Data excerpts
★ ★ ★

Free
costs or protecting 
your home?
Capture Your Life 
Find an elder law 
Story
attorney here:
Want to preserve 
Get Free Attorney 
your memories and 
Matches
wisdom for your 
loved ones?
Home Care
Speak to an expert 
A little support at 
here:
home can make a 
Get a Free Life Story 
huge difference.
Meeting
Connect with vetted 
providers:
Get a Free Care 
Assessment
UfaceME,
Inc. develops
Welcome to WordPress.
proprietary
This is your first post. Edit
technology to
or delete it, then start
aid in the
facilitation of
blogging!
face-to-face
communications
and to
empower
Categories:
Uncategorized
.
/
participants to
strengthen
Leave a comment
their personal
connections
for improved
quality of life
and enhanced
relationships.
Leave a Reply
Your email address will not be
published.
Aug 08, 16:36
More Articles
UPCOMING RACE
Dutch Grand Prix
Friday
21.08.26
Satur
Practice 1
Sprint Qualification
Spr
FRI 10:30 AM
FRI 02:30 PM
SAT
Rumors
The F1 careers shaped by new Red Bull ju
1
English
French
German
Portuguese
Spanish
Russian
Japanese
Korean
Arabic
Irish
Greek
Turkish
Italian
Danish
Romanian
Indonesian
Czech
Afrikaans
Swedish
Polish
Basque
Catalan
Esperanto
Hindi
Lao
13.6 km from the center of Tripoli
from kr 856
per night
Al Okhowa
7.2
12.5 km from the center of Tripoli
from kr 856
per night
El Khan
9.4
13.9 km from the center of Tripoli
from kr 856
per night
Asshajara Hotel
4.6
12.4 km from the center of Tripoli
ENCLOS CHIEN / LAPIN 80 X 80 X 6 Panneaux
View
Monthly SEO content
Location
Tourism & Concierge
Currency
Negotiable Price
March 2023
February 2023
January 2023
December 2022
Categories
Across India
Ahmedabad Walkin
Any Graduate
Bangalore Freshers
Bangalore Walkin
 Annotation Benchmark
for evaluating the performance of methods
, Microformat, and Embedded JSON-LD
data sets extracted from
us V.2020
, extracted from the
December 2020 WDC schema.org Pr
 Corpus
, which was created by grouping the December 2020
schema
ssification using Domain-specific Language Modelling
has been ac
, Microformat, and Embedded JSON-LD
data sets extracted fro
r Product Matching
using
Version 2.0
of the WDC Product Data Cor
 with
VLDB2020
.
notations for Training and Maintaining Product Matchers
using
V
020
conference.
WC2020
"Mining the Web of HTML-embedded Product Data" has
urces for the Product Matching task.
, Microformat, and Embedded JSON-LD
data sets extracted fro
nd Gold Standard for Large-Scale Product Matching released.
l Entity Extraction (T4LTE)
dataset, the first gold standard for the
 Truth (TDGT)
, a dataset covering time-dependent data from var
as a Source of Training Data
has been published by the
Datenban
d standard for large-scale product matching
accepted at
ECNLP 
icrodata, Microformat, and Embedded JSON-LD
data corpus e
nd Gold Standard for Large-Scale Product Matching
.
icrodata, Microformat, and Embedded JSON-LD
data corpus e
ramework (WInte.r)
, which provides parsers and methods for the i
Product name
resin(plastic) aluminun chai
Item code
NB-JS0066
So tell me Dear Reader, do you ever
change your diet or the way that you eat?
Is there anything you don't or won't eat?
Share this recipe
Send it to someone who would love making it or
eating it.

★ ★ ★

- Work to be completed
Write out each line of the data above again, exactly as given.

- Task output
Free
costs or protecting 
your home?
Capture Your Life 
Find an elder law 
Story
attorney here:
Want to preserve 
Get Free Attorney 
your memories and 
Matches
wisdom for your 
loved ones?
Home Care
Speak to an expert 
A little support at 
here:
home can make a 
Get a Free Life Story 
huge difference.
Meeting
Connect with vetted 
providers:
Get a Free Care 
Assessment
UfaceME,
Inc. develops
Welcome to WordPress.
proprietary
This is your first post. Edit
technology to
or delete it, then start
aid in the
facilitation of
blogging!
face-to-face
communications
and to
empower
Categories:
Uncategorized
.
/
participants to
strengthen
Leave a comment
their personal
connections
for improved
quality of life
and enhanced
relationships.
Leave a Reply
Your email address will not be
published.
Aug 08, 16:36
More Articles
UPCOMING RACE
Dutch Grand Prix
Friday
21.08.26
Satur
Practice 1
Sprint Qualification
Spr
FRI 10:30 AM
FRI 02:30 PM
SAT
Rumors
The F1 careers shaped by new Red Bull ju
1
English
French
German
Portuguese
Spanish
Russian
Japanese
Korean
Arabic
Irish
Greek
Turkish
Italian
Danish
Romanian
Indonesian
Czech
Afrikaans
Swedish
Polish
Basque
Catalan
Esperanto
Hindi
Lao
13.6 km from the center of Tripoli
from kr 856
per night
Al Okhowa
7.2
12.5 km from the center of Tripoli
from kr 856
per night
El Khan
9.4
13.9 km from the center of Tripoli
from kr 856
per night
Asshajara Hotel
4.6
12.4 km from the center of Tripoli
ENCLOS CHIEN / LAPIN 80 X 80 X 6 Panneaux
View
Monthly SEO content
Location
Tourism & Concierge
Currency
Negotiable Price
March 2023
February 2023
January 2023
December 2022
Categories
Across India
Ahmedabad Walkin
Any Graduate
Bangalore Freshers
Bangalore Walkin
 Annotation Benchmark
for evaluating the performance of methods
, Microformat, and Embedded JSON-LD
data sets extracted from
us V.2020
, extracted from the
December 2020 WDC schema.org Pr
 Corpus
, which was created by grouping the December 2020
schema
ssification using Domain-specific Language Modelling
has been ac
, Microformat, and Embedded JSON-LD
data sets extracted fro
r Product Matching
using
Version 2.0
of the WDC Product Data Cor
 with
VLDB2020
.
notations for Training and Maintaining Product Matchers
using
V
020
conference.
WC2020
"Mining the Web of HTML-embedded Product Data" has
urces for the Product Matching task.
, Microformat, and Embedded JSON-LD
data sets extracted fro
nd Gold Standard for Large-Scale Product Matching released.
l Entity Extraction (T4LTE)
dataset, the first gold standard for the
 Truth (TDGT)
, a dataset covering time-dependent data from var
as a Source of Training Data
has been published by the
Datenban
d standard for large-scale product matching
accepted at
ECNLP 
icrodata, Microformat, and Embedded JSON-LD
data corpus e
nd Gold Standard for Large-Scale Product Matching
.
icrodata, Microformat, and Embedded JSON-LD
data corpus e
ramework (WInte.r)
, which provides parsers and methods for the i
Product name
resin(plastic) aluminun chai
Item code
NB-JS0066
So tell me Dear Reader, do you ever
change your diet or the way that you eat?
Is there anything you don't or won't eat?
Share this recipe
Send it to someone who would love making it or
eating it.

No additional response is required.